Last Thursday, the online genealogy and historical records company Ancestry.com filed a notice of appeal, challenging part of the District of Nevada court’s mid-September ruling. In particular, Ancestry.com Operations Inc. and its affiliates sought review of the court’s rejection of their anti-SLAPP motion to strike, a defense which defendants can lodge when the plaintiff’s claim “‘is based upon a good faith communication in furtherance of . . . the right to free speech in direct connection with an issue of public concern.’”
The lawsuit involves Ancestry’s purported use of the plaintiffs’ names, images, and likenesses (NILs) to market paid subscriptions to the company’s database of school yearbooks. The database is reportedly constructed from personal information extracted from yearbooks, then compiled into digital records that correspond to and identify individuals.

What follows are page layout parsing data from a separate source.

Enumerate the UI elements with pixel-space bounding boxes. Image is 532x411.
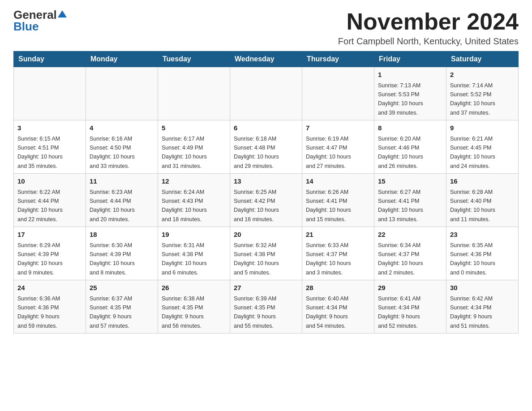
calendar-cell: 28Sunrise: 6:40 AMSunset: 4:34 PMDayligh… [302,280,374,334]
day-info: Sunrise: 7:13 AMSunset: 5:53 PMDaylight:… [378,82,423,116]
day-info: Sunrise: 6:20 AMSunset: 4:46 PMDaylight:… [378,136,423,169]
day-number: 5 [162,123,226,133]
day-info: Sunrise: 6:21 AMSunset: 4:45 PMDaylight:… [450,136,495,169]
location-title: Fort Campbell North, Kentucky, United St… [338,36,519,47]
weekday-header-row: SundayMondayTuesdayWednesdayThursdayFrid… [14,51,519,67]
day-number: 18 [90,230,154,240]
day-number: 25 [90,283,154,293]
day-info: Sunrise: 6:32 AMSunset: 4:38 PMDaylight:… [234,242,279,276]
calendar-week-row: 17Sunrise: 6:29 AMSunset: 4:39 PMDayligh… [14,227,519,280]
calendar-cell: 20Sunrise: 6:32 AMSunset: 4:38 PMDayligh… [230,227,302,280]
calendar-cell: 16Sunrise: 6:28 AMSunset: 4:40 PMDayligh… [446,174,519,227]
logo-blue-text: Blue [13,21,39,32]
day-number: 29 [378,283,442,293]
day-info: Sunrise: 6:28 AMSunset: 4:40 PMDaylight:… [450,189,495,223]
calendar-cell: 3Sunrise: 6:15 AMSunset: 4:51 PMDaylight… [14,120,86,174]
day-info: Sunrise: 7:14 AMSunset: 5:52 PMDaylight:… [450,82,495,116]
day-info: Sunrise: 6:40 AMSunset: 4:34 PMDaylight:… [306,295,348,329]
day-number: 11 [90,176,154,187]
day-info: Sunrise: 6:22 AMSunset: 4:44 PMDaylight:… [17,189,63,223]
day-info: Sunrise: 6:17 AMSunset: 4:49 PMDaylight:… [162,136,207,169]
day-info: Sunrise: 6:31 AMSunset: 4:38 PMDaylight:… [162,242,207,276]
day-number: 19 [162,230,226,240]
calendar-week-row: 10Sunrise: 6:22 AMSunset: 4:44 PMDayligh… [14,174,519,227]
calendar-cell: 10Sunrise: 6:22 AMSunset: 4:44 PMDayligh… [14,174,86,227]
day-info: Sunrise: 6:27 AMSunset: 4:41 PMDaylight:… [378,189,423,223]
calendar-cell: 7Sunrise: 6:19 AMSunset: 4:47 PMDaylight… [302,120,374,174]
calendar-cell: 6Sunrise: 6:18 AMSunset: 4:48 PMDaylight… [230,120,302,174]
day-number: 4 [90,123,154,133]
calendar-cell: 17Sunrise: 6:29 AMSunset: 4:39 PMDayligh… [14,227,86,280]
weekday-header-saturday: Saturday [446,51,519,67]
calendar-cell: 9Sunrise: 6:21 AMSunset: 4:45 PMDaylight… [446,120,519,174]
day-number: 10 [17,176,82,187]
calendar-cell: 1Sunrise: 7:13 AMSunset: 5:53 PMDaylight… [374,67,446,120]
calendar-week-row: 24Sunrise: 6:36 AMSunset: 4:36 PMDayligh… [14,280,519,334]
header: General Blue November 2024 Fort Campbell… [13,9,519,47]
day-number: 12 [162,176,226,187]
calendar-cell: 15Sunrise: 6:27 AMSunset: 4:41 PMDayligh… [374,174,446,227]
calendar-cell [158,67,230,120]
day-number: 22 [378,230,442,240]
calendar-header: SundayMondayTuesdayWednesdayThursdayFrid… [14,51,519,67]
day-info: Sunrise: 6:18 AMSunset: 4:48 PMDaylight:… [234,136,279,169]
calendar-cell: 25Sunrise: 6:37 AMSunset: 4:35 PMDayligh… [86,280,158,334]
day-number: 1 [378,70,442,80]
weekday-header-thursday: Thursday [302,51,374,67]
calendar-cell: 30Sunrise: 6:42 AMSunset: 4:34 PMDayligh… [446,280,519,334]
calendar-cell: 4Sunrise: 6:16 AMSunset: 4:50 PMDaylight… [86,120,158,174]
weekday-header-monday: Monday [86,51,158,67]
day-info: Sunrise: 6:19 AMSunset: 4:47 PMDaylight:… [306,136,351,169]
day-number: 2 [450,70,515,80]
day-info: Sunrise: 6:24 AMSunset: 4:43 PMDaylight:… [162,189,207,223]
logo: General Blue [13,9,67,32]
day-info: Sunrise: 6:25 AMSunset: 4:42 PMDaylight:… [234,189,279,223]
weekday-header-sunday: Sunday [14,51,86,67]
day-number: 9 [450,123,515,133]
calendar-table: SundayMondayTuesdayWednesdayThursdayFrid… [13,51,519,334]
calendar-week-row: 3Sunrise: 6:15 AMSunset: 4:51 PMDaylight… [14,120,519,174]
day-info: Sunrise: 6:41 AMSunset: 4:34 PMDaylight:… [378,295,420,329]
calendar-cell: 19Sunrise: 6:31 AMSunset: 4:38 PMDayligh… [158,227,230,280]
day-info: Sunrise: 6:33 AMSunset: 4:37 PMDaylight:… [306,242,351,276]
calendar-cell: 24Sunrise: 6:36 AMSunset: 4:36 PMDayligh… [14,280,86,334]
day-info: Sunrise: 6:36 AMSunset: 4:36 PMDaylight:… [17,295,60,329]
day-info: Sunrise: 6:35 AMSunset: 4:36 PMDaylight:… [450,242,495,276]
weekday-header-tuesday: Tuesday [158,51,230,67]
day-number: 20 [234,230,298,240]
calendar-cell: 29Sunrise: 6:41 AMSunset: 4:34 PMDayligh… [374,280,446,334]
day-number: 8 [378,123,442,133]
calendar-week-row: 1Sunrise: 7:13 AMSunset: 5:53 PMDaylight… [14,67,519,120]
day-info: Sunrise: 6:38 AMSunset: 4:35 PMDaylight:… [162,295,204,329]
day-number: 27 [234,283,298,293]
day-number: 6 [234,123,298,133]
calendar-cell: 22Sunrise: 6:34 AMSunset: 4:37 PMDayligh… [374,227,446,280]
day-number: 3 [17,123,82,133]
day-number: 30 [450,283,515,293]
day-number: 21 [306,230,370,240]
logo-triangle-icon [58,10,67,17]
calendar-cell: 11Sunrise: 6:23 AMSunset: 4:44 PMDayligh… [86,174,158,227]
day-info: Sunrise: 6:23 AMSunset: 4:44 PMDaylight:… [90,189,135,223]
calendar-cell [86,67,158,120]
day-number: 24 [17,283,82,293]
day-info: Sunrise: 6:15 AMSunset: 4:51 PMDaylight:… [17,136,63,169]
calendar-cell: 21Sunrise: 6:33 AMSunset: 4:37 PMDayligh… [302,227,374,280]
day-number: 28 [306,283,370,293]
day-number: 16 [450,176,515,187]
calendar-cell: 18Sunrise: 6:30 AMSunset: 4:39 PMDayligh… [86,227,158,280]
calendar-cell: 14Sunrise: 6:26 AMSunset: 4:41 PMDayligh… [302,174,374,227]
title-area: November 2024 Fort Campbell North, Kentu… [338,9,519,47]
month-title: November 2024 [338,9,519,34]
day-info: Sunrise: 6:26 AMSunset: 4:41 PMDaylight:… [306,189,351,223]
day-info: Sunrise: 6:42 AMSunset: 4:34 PMDaylight:… [450,295,493,329]
day-number: 14 [306,176,370,187]
day-number: 26 [162,283,226,293]
calendar-body: 1Sunrise: 7:13 AMSunset: 5:53 PMDaylight… [14,67,519,334]
day-info: Sunrise: 6:16 AMSunset: 4:50 PMDaylight:… [90,136,135,169]
day-info: Sunrise: 6:34 AMSunset: 4:37 PMDaylight:… [378,242,423,276]
day-info: Sunrise: 6:29 AMSunset: 4:39 PMDaylight:… [17,242,63,276]
calendar-cell: 26Sunrise: 6:38 AMSunset: 4:35 PMDayligh… [158,280,230,334]
weekday-header-wednesday: Wednesday [230,51,302,67]
day-number: 7 [306,123,370,133]
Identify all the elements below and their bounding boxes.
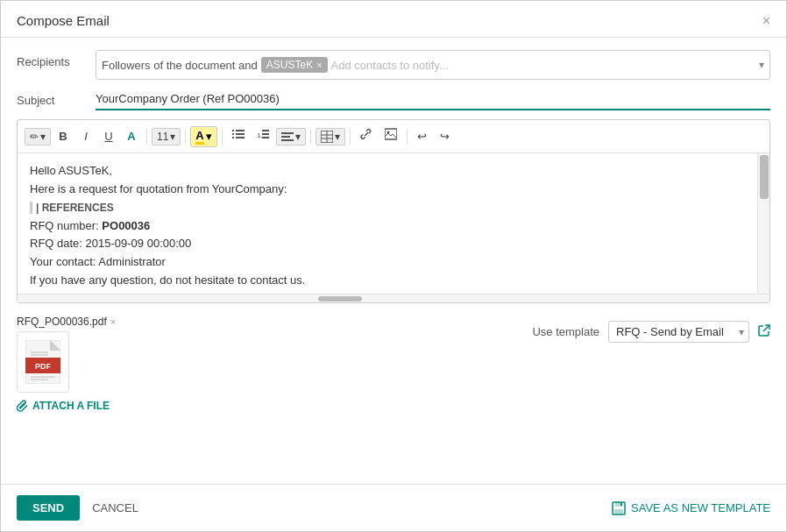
close-button[interactable]: ×: [762, 14, 770, 28]
svg-rect-1: [236, 130, 245, 131]
toolbar-separator-5: [350, 129, 351, 145]
template-select[interactable]: RFQ - Send by Email Standard Email: [608, 321, 749, 343]
dialog-header: Compose Email ×: [1, 1, 786, 38]
subject-field-value: [96, 89, 770, 110]
editor-content-wrapper: Hello ASUSTeK, Here is a request for quo…: [18, 153, 769, 294]
editor-hscrollbar[interactable]: [18, 294, 769, 302]
link-color-icon: A: [127, 130, 135, 143]
email-line-6: Your contact: Administrator: [30, 253, 745, 272]
dialog-footer: SEND CANCEL SAVE AS NEW TEMPLATE: [1, 484, 786, 531]
svg-text:1.: 1.: [257, 131, 263, 139]
attach-file-button[interactable]: ATTACH A FILE: [17, 400, 514, 412]
send-button[interactable]: SEND: [17, 495, 80, 521]
ordered-list-icon: 1.: [257, 128, 269, 140]
paragraph-dropdown[interactable]: ✏ ▾: [25, 128, 51, 145]
svg-rect-0: [232, 130, 234, 131]
email-line-1: Hello ASUSTeK,: [30, 162, 745, 181]
image-button[interactable]: [379, 125, 402, 147]
save-template-label: SAVE AS NEW TEMPLATE: [631, 501, 770, 514]
footer-left: SEND CANCEL: [17, 495, 142, 521]
redo-button[interactable]: ↪: [435, 126, 456, 147]
svg-line-28: [763, 325, 769, 331]
recipients-row: Recipients Followers of the document and…: [17, 50, 770, 80]
recipient-tag: ASUSTeK ×: [261, 57, 328, 73]
toolbar-separator-6: [407, 129, 408, 145]
unordered-list-icon: [232, 128, 245, 140]
svg-rect-32: [620, 503, 622, 506]
unordered-list-button[interactable]: [227, 125, 250, 147]
recipients-field-value: Followers of the document and ASUSTeK × …: [96, 50, 770, 80]
ordered-list-button[interactable]: 1.: [252, 125, 274, 147]
recipients-dropdown-arrow[interactable]: ▾: [759, 59, 764, 71]
svg-rect-3: [236, 133, 245, 135]
svg-rect-7: [262, 130, 269, 131]
save-as-new-template-button[interactable]: SAVE AS NEW TEMPLATE: [612, 501, 770, 515]
paperclip-icon: [17, 400, 29, 412]
italic-button[interactable]: I: [75, 126, 96, 147]
cancel-button[interactable]: CANCEL: [89, 495, 142, 521]
dialog-body: Recipients Followers of the document and…: [1, 38, 786, 484]
link-icon: [360, 128, 372, 140]
svg-rect-2: [232, 133, 234, 135]
link-button[interactable]: [355, 125, 378, 147]
dialog-title: Compose Email: [17, 13, 110, 28]
image-icon: [385, 128, 397, 140]
compose-email-dialog: Compose Email × Recipients Followers of …: [0, 0, 787, 532]
tag-label: ASUSTeK: [266, 59, 313, 71]
svg-rect-9: [262, 137, 269, 138]
pencil-icon: ✏: [30, 131, 39, 143]
template-external-link-icon[interactable]: [758, 324, 770, 339]
align-arrow: ▾: [295, 131, 301, 143]
attachment-remove-button[interactable]: ×: [110, 316, 116, 327]
email-editor: ✏ ▾ B I U A 11 ▾ A ▾: [17, 119, 770, 303]
attachments-section: RFQ_PO00036.pdf × PDF: [17, 316, 514, 412]
paragraph-arrow: ▾: [40, 131, 46, 143]
email-line-2: Here is a request for quotation from You…: [30, 181, 745, 199]
highlight-icon: A: [195, 129, 203, 145]
font-size-dropdown[interactable]: 11 ▾: [152, 128, 181, 145]
table-icon: [321, 131, 333, 143]
toolbar-separator-1: [146, 129, 147, 145]
tag-remove-button[interactable]: ×: [316, 60, 322, 70]
subject-input[interactable]: [96, 89, 770, 110]
svg-rect-11: [281, 136, 290, 138]
attachments-template-row: RFQ_PO00036.pdf × PDF: [17, 316, 770, 412]
subject-row: Subject: [17, 89, 770, 110]
highlight-button[interactable]: A ▾: [190, 126, 216, 147]
table-arrow: ▾: [335, 131, 340, 143]
rfq-number: PO00036: [102, 219, 150, 232]
toolbar-separator-3: [222, 129, 223, 145]
underline-button[interactable]: U: [98, 126, 119, 147]
scrollbar-thumb: [760, 155, 769, 199]
recipients-input[interactable]: Followers of the document and ASUSTeK × …: [96, 50, 770, 80]
references-label: | REFERENCES: [30, 202, 114, 214]
bold-button[interactable]: B: [53, 126, 74, 147]
pdf-icon: PDF: [25, 340, 60, 384]
editor-content-area[interactable]: Hello ASUSTeK, Here is a request for quo…: [18, 153, 757, 294]
svg-text:PDF: PDF: [35, 362, 52, 371]
toolbar-separator-2: [185, 129, 186, 145]
svg-rect-8: [262, 133, 269, 135]
undo-button[interactable]: ↩: [412, 126, 433, 147]
attachment-filename: RFQ_PO00036.pdf: [17, 316, 107, 328]
subject-label: Subject: [17, 89, 96, 107]
editor-scrollbar[interactable]: [757, 153, 769, 294]
align-icon: [281, 131, 294, 143]
email-line-7: If you have any question, do not hesitat…: [30, 272, 745, 290]
svg-rect-5: [236, 137, 245, 138]
editor-toolbar: ✏ ▾ B I U A 11 ▾ A ▾: [18, 120, 769, 153]
recipients-placeholder: Add contacts to notify...: [331, 59, 449, 72]
external-link-icon: [758, 324, 770, 337]
email-line-3: | REFERENCES: [30, 199, 745, 217]
highlight-arrow: ▾: [206, 130, 212, 143]
template-section: Use template RFQ - Send by Email Standar…: [532, 316, 770, 343]
font-size-arrow: ▾: [170, 131, 175, 143]
followers-text: Followers of the document and: [102, 59, 258, 72]
save-icon: [612, 501, 626, 515]
svg-rect-4: [232, 137, 234, 138]
table-dropdown[interactable]: ▾: [316, 128, 345, 145]
align-dropdown[interactable]: ▾: [276, 128, 306, 145]
toolbar-separator-4: [310, 129, 311, 145]
link-color-button[interactable]: A: [121, 126, 142, 147]
svg-rect-12: [281, 139, 294, 141]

The plaintiffs brought claims under the Nevada Right of Publicity Statute, a law that prohibits the unauthorized commercial use of NILs, except in select instances. One exception permits the use of an individual’s NIL when in connection with “public affairs.” The court found that the plaintiffs had standing to raise their right of publicity claim, in part because “the challenged advertising communications do not implicate matters of public concern.”
The court reasoned that Ancestry failed to demonstrate that its use of the plaintiffs’ NILs was in the realm of public affairs rather than for commercial gain. In support of its conclusion, the court cited a sister district’s opinion explaining that “even if Facebook users’ ‘likes’ are in the public interest among an audience of their friends, Facebook’s publication thereof was for commercial purposes, not the public interest.”
With regard to the Nevada anti-SLAPP motion, the court engaged in a two-step analysis. The opinion explained that courts must first determine if the non-moving party’s claims for relief are based on a “communication in furtherance of the right to petition or the right to free speech in direct connection with an issue of public concern.”
For the same reason that the public affairs exception did not apply to the plaintiffs’ publicity claim, the court held that the challenged advertising communications did not implicate matters of public concern. Thus, the defendants failed to carry their burden as to the first of the anti-SLAPP law’s conjunctive requirements.
Morgan & Morgan and Quinn Emanuel are the same counsel that represents the plaintiffs and defendants, respectively, in a parallel Northern District of California proceeding. After the court dismissed the complaint for want of constitutional standing and the plaintiffs appealed, last week the plaintiffs asked the court to reconsider the matter based on a recent Supreme Court ruling, but also pointed to the instant ruling for further support.